* [Your goal] The line that contains "セミナーに関するお問い合わせ" marks the start. Output it and all remaining lines exactly, through the final line of the listing.

═══ Source data

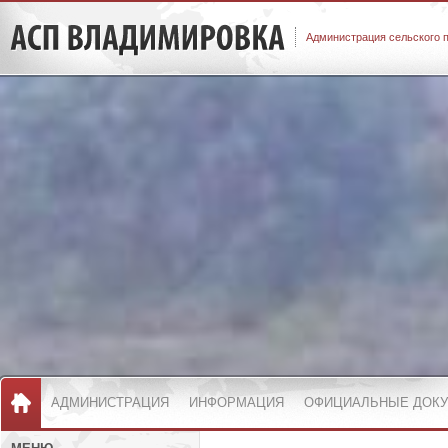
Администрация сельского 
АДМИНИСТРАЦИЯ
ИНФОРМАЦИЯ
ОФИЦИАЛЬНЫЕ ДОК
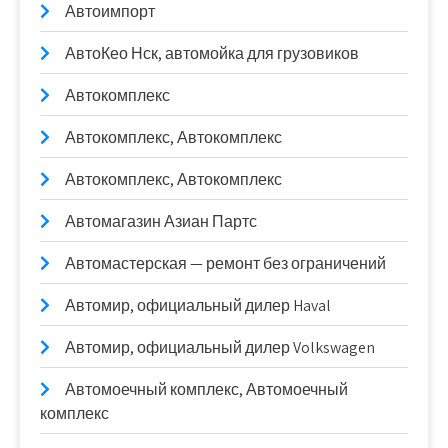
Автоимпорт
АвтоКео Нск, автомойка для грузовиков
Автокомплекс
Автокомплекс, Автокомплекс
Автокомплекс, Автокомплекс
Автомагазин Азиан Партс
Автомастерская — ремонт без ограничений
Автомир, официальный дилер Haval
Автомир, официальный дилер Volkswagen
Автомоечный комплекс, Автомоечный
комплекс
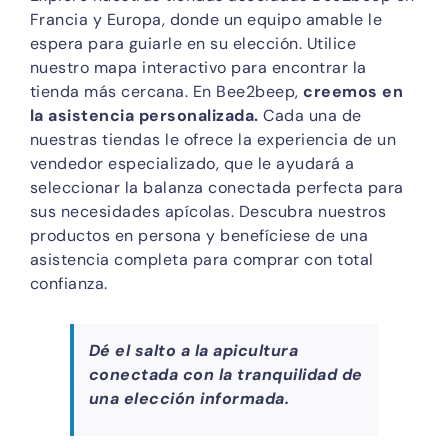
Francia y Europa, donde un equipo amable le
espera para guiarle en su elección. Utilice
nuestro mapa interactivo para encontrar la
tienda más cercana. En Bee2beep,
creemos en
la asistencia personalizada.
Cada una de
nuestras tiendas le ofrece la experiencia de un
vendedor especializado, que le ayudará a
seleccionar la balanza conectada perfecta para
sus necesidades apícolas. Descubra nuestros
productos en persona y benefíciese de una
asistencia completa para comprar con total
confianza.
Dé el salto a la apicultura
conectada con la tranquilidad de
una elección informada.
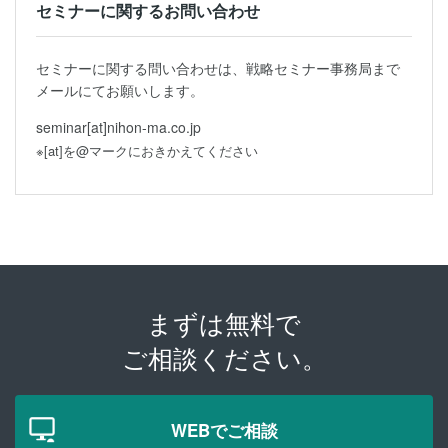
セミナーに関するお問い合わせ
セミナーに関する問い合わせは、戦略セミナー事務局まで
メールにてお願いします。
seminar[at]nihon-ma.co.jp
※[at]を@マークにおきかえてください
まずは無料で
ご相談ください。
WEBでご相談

══════

* [Output of the task]
セミナーに関するお問い合わせ
セミナーに関する問い合わせは、戦略セミナー事務局まで
メールにてお願いします。
seminar[at]nihon-ma.co.jp
※[at]を@マークにおきかえてください
まずは無料で
ご相談ください。
WEBでご相談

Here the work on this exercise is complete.